Volver a los clásicos en el IES Guía: Edipo Rey

edipo

Nuestro mundo moderno occidental es, en muchos aspectos ,una continuación de la síntesis del mundo de Grecia y Roma clásicos. Es claro que existen otras influencias dentro de lo que hoy constituyen el grueso de los países occidentales; pero en definitiva, sin el impulso grecorromano la civilización occidental no habría alcanzado el nivel cultural que tiene hoy en día. Edipo Rey de Sófocles es una de las obras clásicas del teatro griego cuya importancia es capital para la civilización occidental. Por tanto se hace necesario aproximar estas obras a los alumnos y alumnas, puesto que leer a los clásicos es reflexionar sobre lo humano, sobre su existir en sus emociones, sobre el sentido de lo que somos. Solo quien contacta con los clásicos toma conciencia de que los miedos humanos apenas han cambiado.Por ello, y partiendo desde esta filosofía, el IES Guía acerca esta obra a los compañeros de su centro y otros  del noroeste, así como a los espectadores del Teatro Consistorial de Gáldar donde tuvo lugar su representación el pasado 14 de enero. 

Comienza pues la gran tragedia de Sófocles, la tragedia de los seres humanos a quienes la distancia de los siglos no termina nunca por apartar del dolor y del drama consustanciales a su propia humanidad. En esta tragedia se presenta a Edipo como víctima de su destino, y  por más que Edipo intente huir, no lo consigue.

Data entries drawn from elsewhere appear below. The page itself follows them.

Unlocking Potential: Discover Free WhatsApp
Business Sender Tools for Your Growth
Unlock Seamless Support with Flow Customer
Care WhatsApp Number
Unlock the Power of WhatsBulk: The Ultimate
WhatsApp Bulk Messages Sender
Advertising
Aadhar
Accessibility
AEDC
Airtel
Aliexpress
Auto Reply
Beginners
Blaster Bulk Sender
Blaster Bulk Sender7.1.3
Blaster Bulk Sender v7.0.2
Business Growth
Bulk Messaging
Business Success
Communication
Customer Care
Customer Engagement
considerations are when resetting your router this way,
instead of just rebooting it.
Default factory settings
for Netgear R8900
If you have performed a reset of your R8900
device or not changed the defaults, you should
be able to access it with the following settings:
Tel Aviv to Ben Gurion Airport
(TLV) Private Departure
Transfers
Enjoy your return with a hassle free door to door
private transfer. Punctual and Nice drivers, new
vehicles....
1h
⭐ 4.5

El destino es incontestable. La obra no solo ayuda los alumnos y alumnas a conectar con el personaje desde dentro, con su valentía, con su amor ; a reflexionar sobre la lealtad, la compasión, a confrontar con la mentira y la traición, sino también a valorar la fuerza del destino como herencia cultural. Mirar como observadores silenciosos estas creencias culturales permite comprender muchas de nuestras ideas inamovibles respecto a la experiencia de nuestras emociones, para reconocer que las vivimos como “creemos” que debemos vivirlas. Estas ideas que el tiempo y la cultura convierten en creencias constituyen el continente de nuestra vida y, por ello, cabe decir que no son ideas que tenemos, sino ideas que somos. Un ser humano no lo es unicamente en virtud a su especie , sino que lo es en  virtud al desarrollo de su espíritu, al conocimiento que tiene de su cultura y del disfrute desinteresado de sus producciones. Este es el aprendizaje más poderoso que existe porque pierde su carácter utilitarista y capitalista, porque abre la puerta a la experiencia personal compartida desde el personaje y el auditorio.

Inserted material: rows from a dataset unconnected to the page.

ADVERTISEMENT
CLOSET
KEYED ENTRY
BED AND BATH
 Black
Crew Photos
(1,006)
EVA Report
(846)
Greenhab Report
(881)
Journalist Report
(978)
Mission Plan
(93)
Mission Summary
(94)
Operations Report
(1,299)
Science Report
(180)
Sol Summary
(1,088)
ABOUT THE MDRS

Por eso el teatro, junto a la potencia vital de la tragedia griega, se convierte en un vehículo imprescindible para formar el espíritu y para afinar las relaciones entre la reflexión y el decir;  para pensar la virtud como parte de la naturaleza humana. Por ello y para ello, hagamos teatro; una acción comunicativa basada en el diálogo, la actividad más humana de las que existen y cuyo objetivo no es dirigirse a enseñanzas particulares sino a crear ciudadanos reflexivos y críticos. Tal y como creían los griegos.